L’« hortaliza » apprend à nos enfants l’importance et les bienfaits du dur labeur, tout en leur offrant une expérience de la vraie vie.
9 février 2010 – Honduras
Il n’est pas rare de voir des « pequeños » (les jeunes qui vivent ici au Ranch) marcher autour de légumes (des carottes par exemple), un sourire entre deux bouchées, les yeux pétillants de satisfaction. Une carotte peut certes avoir du goût, mais est-ce que ce sourire représente uniquement un signe de papilles gustatives réjouies ? De même, une carotte se mange bien sûr, mais la satisfaction visible dans ces yeux peut-elle être attribuée seulement à un estomac contenté ? Ou pourrait-ce être le sentiment de fierté et de contentement en goûtant le fruit de son travail, un travail d’équipe, après avoir sué pendant ces journées passées dans la poussière sous le soleil ?
Ici à Rancho Santa Fe, l’« hortaliza » (ferme de légumes) joue un rôle capital dans la fourniture des produits frais pour notre cuisine. En janvier seulement, l’« hortaliza »a produit pour le ranch 248 kg de carottes, 49 kg d’oignons, 148 bouquets de coriandre, 60 kg de tomates, et 106 kg de poivrons, sans compter les laitues, le maïs, les choux, et les plantains. La liste continue. Le véritable impact de l’« hortaliza », cependant, va beaucoup plus loin que de fournir de la nourriture pour plus de 400 enfants vivant ici au Ranch. Pour ceux qui participent, l’« hortaliza » propose encore une autre façon d’enseigner aux « pequeños » la responsabilité, le respect, et le dur labeur dont ils auront besoin dans le ‘monde réel’ en dehors de Nos Petits Frères et Sœurs (NPFS).
Il y a quatre ans, nous avons initié un projet avec l’intention d’incorporer nos enfants et de leur apprendre le travail qui se fait dans l’« hortaliza », à travers une interaction sensorielle totale. Maintenant, il est très courant de voir des files de « pequeñas » à queues-de-cheval marchant vers les champs pour désherber leur précieuse parcelle de terre, ou de voir un jeune homme reprendre son souffle à l’ombre d’un arbre esseulé, l’un des quelques arbres éparpillés le long des rangées de cultures. Il y a aussi le terrain de football tout simple pour quand il y a du temps libre ou quand Oscra Cruz, le responsable de l’« hortaliza », très aimable et aux yeux souriants, décide que le travail est terminé.
« Les enfants apprécient vraiment beaucoup ». Melba Zambrano, une « Tía » (ou nounou) de la maison des filles, Hermanas de Jesus (Sœurs de Jésus), parlait lentement, attablée à une table en bois (quasi certainement fabriquée par un « pequeño » ), et regardait le jardin à travers la fenêtre en observant ses filles balayer la cour. « Ils arrivent, pleins de vivacité et de motivation. » Elle continua à décrire leur travail dans l’« hortaliza » : Chaque fille a sa propre parcelle de terre dont elle est responsable.

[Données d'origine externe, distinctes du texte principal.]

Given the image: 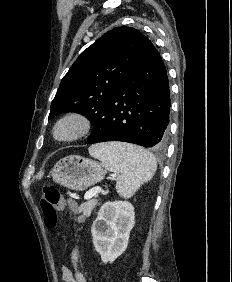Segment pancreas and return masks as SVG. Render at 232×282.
<instances>
[{"label": "pancreas", "instance_id": "obj_1", "mask_svg": "<svg viewBox=\"0 0 232 282\" xmlns=\"http://www.w3.org/2000/svg\"><path fill=\"white\" fill-rule=\"evenodd\" d=\"M98 205V200L92 199L85 203H82L79 207V212H82L84 216L89 217L92 210Z\"/></svg>", "mask_w": 232, "mask_h": 282}]
</instances>
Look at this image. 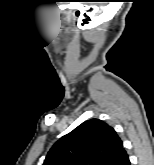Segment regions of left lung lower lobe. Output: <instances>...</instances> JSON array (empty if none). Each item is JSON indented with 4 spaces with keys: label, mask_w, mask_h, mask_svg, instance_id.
I'll return each mask as SVG.
<instances>
[{
    "label": "left lung lower lobe",
    "mask_w": 154,
    "mask_h": 165,
    "mask_svg": "<svg viewBox=\"0 0 154 165\" xmlns=\"http://www.w3.org/2000/svg\"><path fill=\"white\" fill-rule=\"evenodd\" d=\"M117 165H130L128 155L124 149L121 152V157H120Z\"/></svg>",
    "instance_id": "1"
}]
</instances>
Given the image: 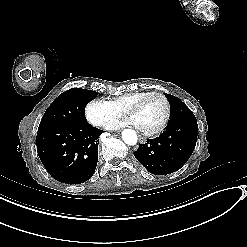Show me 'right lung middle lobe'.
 <instances>
[{
  "mask_svg": "<svg viewBox=\"0 0 247 247\" xmlns=\"http://www.w3.org/2000/svg\"><path fill=\"white\" fill-rule=\"evenodd\" d=\"M97 95L96 91L81 88L63 92L47 108L38 129L53 125L86 124L85 107Z\"/></svg>",
  "mask_w": 247,
  "mask_h": 247,
  "instance_id": "obj_1",
  "label": "right lung middle lobe"
}]
</instances>
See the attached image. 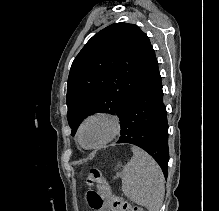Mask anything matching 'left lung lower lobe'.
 <instances>
[{"mask_svg": "<svg viewBox=\"0 0 219 211\" xmlns=\"http://www.w3.org/2000/svg\"><path fill=\"white\" fill-rule=\"evenodd\" d=\"M120 125L121 136L117 143H129L145 150L160 165L167 178L168 123L158 68L133 95Z\"/></svg>", "mask_w": 219, "mask_h": 211, "instance_id": "0a47b994", "label": "left lung lower lobe"}]
</instances>
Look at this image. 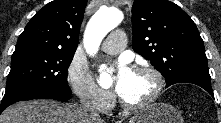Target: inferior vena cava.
<instances>
[{"label": "inferior vena cava", "instance_id": "1", "mask_svg": "<svg viewBox=\"0 0 221 123\" xmlns=\"http://www.w3.org/2000/svg\"><path fill=\"white\" fill-rule=\"evenodd\" d=\"M80 110L82 111V113L84 115V118H86L88 120H97V119H99L98 112L89 103L83 102L80 106Z\"/></svg>", "mask_w": 221, "mask_h": 123}]
</instances>
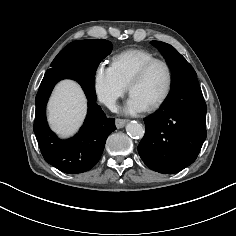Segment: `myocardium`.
Returning a JSON list of instances; mask_svg holds the SVG:
<instances>
[{
	"mask_svg": "<svg viewBox=\"0 0 236 236\" xmlns=\"http://www.w3.org/2000/svg\"><path fill=\"white\" fill-rule=\"evenodd\" d=\"M156 64H162L163 66H165L168 73V82H167V87L165 89V92L161 96V98L157 102H155L154 104H152L151 106L147 108L150 111H154L162 107L171 95L173 84H174V73H173V69L170 63L160 58H155L148 61L138 70V72L135 74V76L133 77V79L131 80L128 86L129 92L131 93L133 88L146 77L150 69Z\"/></svg>",
	"mask_w": 236,
	"mask_h": 236,
	"instance_id": "f54148a6",
	"label": "myocardium"
}]
</instances>
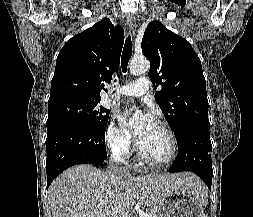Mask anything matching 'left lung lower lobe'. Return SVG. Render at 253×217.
I'll return each mask as SVG.
<instances>
[{
  "label": "left lung lower lobe",
  "instance_id": "0a47b994",
  "mask_svg": "<svg viewBox=\"0 0 253 217\" xmlns=\"http://www.w3.org/2000/svg\"><path fill=\"white\" fill-rule=\"evenodd\" d=\"M177 143L178 155L169 172H194L211 190L213 171L209 129L197 126L187 127L178 135Z\"/></svg>",
  "mask_w": 253,
  "mask_h": 217
}]
</instances>
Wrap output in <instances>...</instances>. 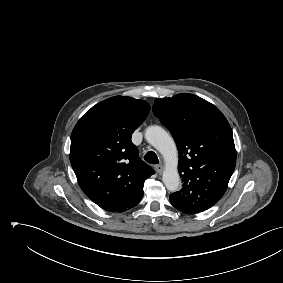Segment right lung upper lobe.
Returning a JSON list of instances; mask_svg holds the SVG:
<instances>
[{
  "instance_id": "right-lung-upper-lobe-1",
  "label": "right lung upper lobe",
  "mask_w": 283,
  "mask_h": 283,
  "mask_svg": "<svg viewBox=\"0 0 283 283\" xmlns=\"http://www.w3.org/2000/svg\"><path fill=\"white\" fill-rule=\"evenodd\" d=\"M149 111L143 100L112 97L93 106L72 131L70 162L78 183L104 210L122 212L136 206L144 181L154 174L131 142Z\"/></svg>"
}]
</instances>
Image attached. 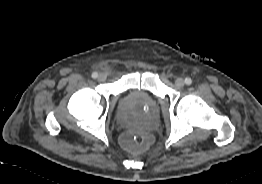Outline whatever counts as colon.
<instances>
[{"label": "colon", "mask_w": 262, "mask_h": 184, "mask_svg": "<svg viewBox=\"0 0 262 184\" xmlns=\"http://www.w3.org/2000/svg\"><path fill=\"white\" fill-rule=\"evenodd\" d=\"M149 142V136L144 133L125 134L122 137V144L124 148L134 152L144 150L148 146Z\"/></svg>", "instance_id": "1"}]
</instances>
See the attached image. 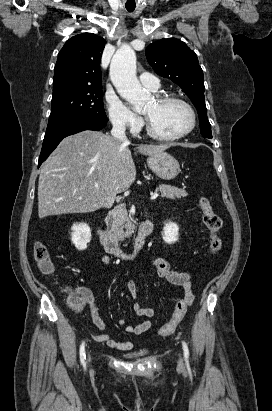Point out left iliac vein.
Masks as SVG:
<instances>
[{"label":"left iliac vein","instance_id":"left-iliac-vein-1","mask_svg":"<svg viewBox=\"0 0 272 411\" xmlns=\"http://www.w3.org/2000/svg\"><path fill=\"white\" fill-rule=\"evenodd\" d=\"M178 364H179L180 366L183 364L181 359L178 360Z\"/></svg>","mask_w":272,"mask_h":411}]
</instances>
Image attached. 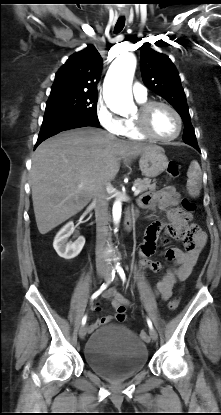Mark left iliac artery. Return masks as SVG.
<instances>
[{"mask_svg": "<svg viewBox=\"0 0 221 415\" xmlns=\"http://www.w3.org/2000/svg\"><path fill=\"white\" fill-rule=\"evenodd\" d=\"M117 272L119 273V276L121 277L122 281L125 282L126 281V276H125V272H124L123 268L118 266L117 267ZM147 324H148L150 329L153 328L152 322L149 318H147Z\"/></svg>", "mask_w": 221, "mask_h": 415, "instance_id": "1", "label": "left iliac artery"}]
</instances>
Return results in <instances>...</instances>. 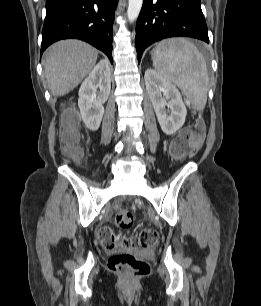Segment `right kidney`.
<instances>
[{"label": "right kidney", "instance_id": "obj_1", "mask_svg": "<svg viewBox=\"0 0 261 306\" xmlns=\"http://www.w3.org/2000/svg\"><path fill=\"white\" fill-rule=\"evenodd\" d=\"M111 89L110 67L106 60H101L79 89L78 106L85 125L96 131L103 118V104L107 101Z\"/></svg>", "mask_w": 261, "mask_h": 306}]
</instances>
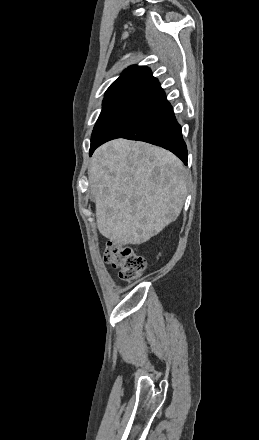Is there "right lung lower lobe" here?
<instances>
[{"label":"right lung lower lobe","mask_w":259,"mask_h":440,"mask_svg":"<svg viewBox=\"0 0 259 440\" xmlns=\"http://www.w3.org/2000/svg\"><path fill=\"white\" fill-rule=\"evenodd\" d=\"M115 138L139 140L163 147L187 165V147L181 126L159 83L106 136L91 142L90 155L99 145Z\"/></svg>","instance_id":"1"}]
</instances>
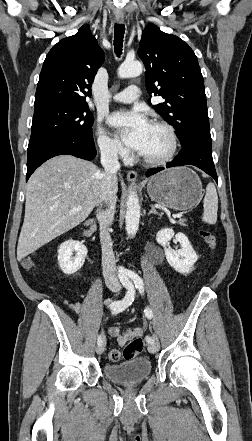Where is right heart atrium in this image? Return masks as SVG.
Instances as JSON below:
<instances>
[{"instance_id":"right-heart-atrium-1","label":"right heart atrium","mask_w":252,"mask_h":441,"mask_svg":"<svg viewBox=\"0 0 252 441\" xmlns=\"http://www.w3.org/2000/svg\"><path fill=\"white\" fill-rule=\"evenodd\" d=\"M96 142L100 151L107 157L113 159L128 157V150L106 130L101 120L97 122Z\"/></svg>"}]
</instances>
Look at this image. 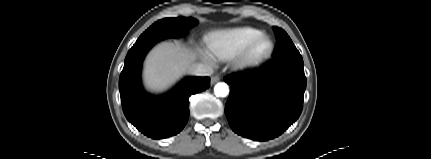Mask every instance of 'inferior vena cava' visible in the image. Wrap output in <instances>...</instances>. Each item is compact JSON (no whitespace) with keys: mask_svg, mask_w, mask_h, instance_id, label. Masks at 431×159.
Instances as JSON below:
<instances>
[{"mask_svg":"<svg viewBox=\"0 0 431 159\" xmlns=\"http://www.w3.org/2000/svg\"><path fill=\"white\" fill-rule=\"evenodd\" d=\"M190 73L195 76H211L213 68L208 64L195 63L191 66Z\"/></svg>","mask_w":431,"mask_h":159,"instance_id":"1","label":"inferior vena cava"}]
</instances>
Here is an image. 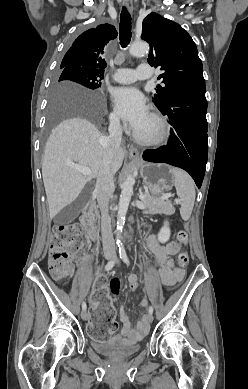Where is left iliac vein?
Instances as JSON below:
<instances>
[{"label": "left iliac vein", "instance_id": "left-iliac-vein-1", "mask_svg": "<svg viewBox=\"0 0 248 389\" xmlns=\"http://www.w3.org/2000/svg\"><path fill=\"white\" fill-rule=\"evenodd\" d=\"M147 321L149 322V323H152V321H153V315L152 314H148V316H147Z\"/></svg>", "mask_w": 248, "mask_h": 389}]
</instances>
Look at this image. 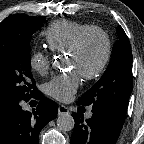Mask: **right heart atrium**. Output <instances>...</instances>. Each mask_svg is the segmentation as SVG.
<instances>
[{
  "mask_svg": "<svg viewBox=\"0 0 144 144\" xmlns=\"http://www.w3.org/2000/svg\"><path fill=\"white\" fill-rule=\"evenodd\" d=\"M29 66L33 71L44 75L50 67L49 56L43 51H34L29 57Z\"/></svg>",
  "mask_w": 144,
  "mask_h": 144,
  "instance_id": "d8ad5b80",
  "label": "right heart atrium"
}]
</instances>
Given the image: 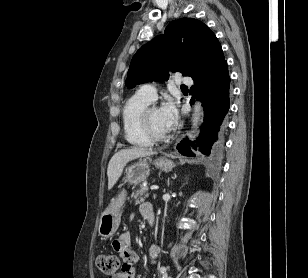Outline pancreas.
Wrapping results in <instances>:
<instances>
[{"label":"pancreas","mask_w":308,"mask_h":278,"mask_svg":"<svg viewBox=\"0 0 308 278\" xmlns=\"http://www.w3.org/2000/svg\"><path fill=\"white\" fill-rule=\"evenodd\" d=\"M148 195V187L140 185V187L134 193H132L131 197L134 199L135 204L137 205L140 203L138 199L143 201L146 197H148Z\"/></svg>","instance_id":"obj_1"}]
</instances>
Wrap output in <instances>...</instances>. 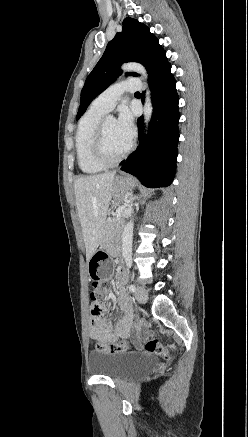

Elle décide quoi planter, en fonction de la disponibilité, de la saison, et des besoins. Pendant la phase initiale, les filles travaillent chaque jour, débroussaillant et préparant la terre. Elles commencent avec des machettes, coupant les broussailles, puis ratissant les débris, et remuant la terre, et la fertilisant. Puis vient la mise en place du système d’irrigation, et après avoir couvert de plastique chaque lit de terre surélevé afin d’éviter les mauvaises herbes, les graines sont plantées dans des perforations bien mesurées. Quand les plantes se développent, les filles viennent environ deux fois par semaine pour entretenir leur parcelle.
De plus, chaque année amène un nouveau groupe d’ « Año Familiar » (jeunes qui travaillent pour leur année de service). Appuyé sur un outil de jardinage, plissant les yeux en regardant le soleil, Luis dit que le travail est « tranquilo » (tranquille) et agréable, et qu’il est reconnaissant de travailler dehors. « On en apprend beaucoup sur les plantes, et l’on observe le cycle entier, de la graine au produit. »
L’objectif du programme éducatif de l’« hortaliza » est de responsabiliser ceux qui sont impliqués, de montrer aux enfants ce que l’on peut récolter en travaillant dur. Montrant l’exemple, Oscar dégage une attitude de respect et de gratitude. Il a parlé du travail des enfants dans l’« hortaliza », disant « Es aún otra manera de formarles » (C’est encore une autre manière de les former). À NPFS Honduras, les enfants apprennent à travailler les uns avec les autres, et à travailler respectueusement sous surveillance. Leur travail dans l’« hortaliza » est une autre façon pour nous de continuer à aider nos enfants à devenir des membres de la société non seulement fonctionnels mais également exceptionnels.